As he started to walk away, he heard the Secretary for Internal Affairs’ voice raised decisively in a tone that invited no denial. ‘That’s as may be. Kella may be a law unto himself, but he’s also a bloody good policeman. I don’t have to remind you that there are only three indigenous university graduates in the Solomon Islands and that Kella is one of them. Like it or not, Grice, he represents the future of these islands. Let him get on with his job.’

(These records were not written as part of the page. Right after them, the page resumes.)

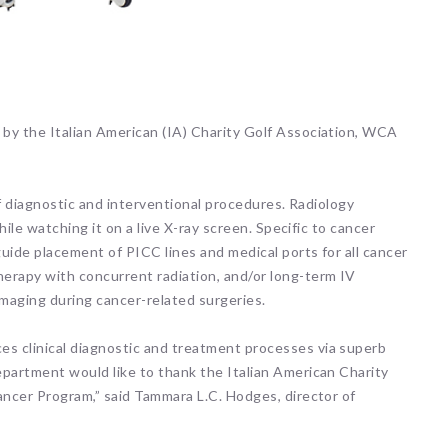
by the Italian American (IA) Charity Golf Association, WCA
of diagnostic and interventional procedures. Radiology
hile watching it on a live X-ray screen. Specific to cancer
uide placement of PICC lines and medical ports for all cancer
erapy with concurrent radiation, and/or long-term IV
 imaging during cancer-related surgeries.
s clinical diagnostic and treatment processes via superb
epartment would like to thank the Italian American Charity
ancer Program,” said Tammara L.C. Hodges, director of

Kella had left the building and turned right to walk to Police Headquarters past the flame trees lining Mendana Avenue before he heard his name being called. He stopped and turned. The tall, grey-haired figure of Welchman Buna was hurrying after him. Buna was a reserved, dignified man with an exact triangle of beard. Always smartly dressed, even in the midday heat, he was wearing a shirt and trousers with precise creases. He showed no signs of perspiring. He was one of the local members of the council advising the High Commissioner on island affairs. It was common knowledge that before long, elections would be held for a proposed Legislative Council, giving much more power to the islanders. It was also known that Buna was unobtrusively nursing the Roviana Lagoon area, his own district, and that he was a certainty for election.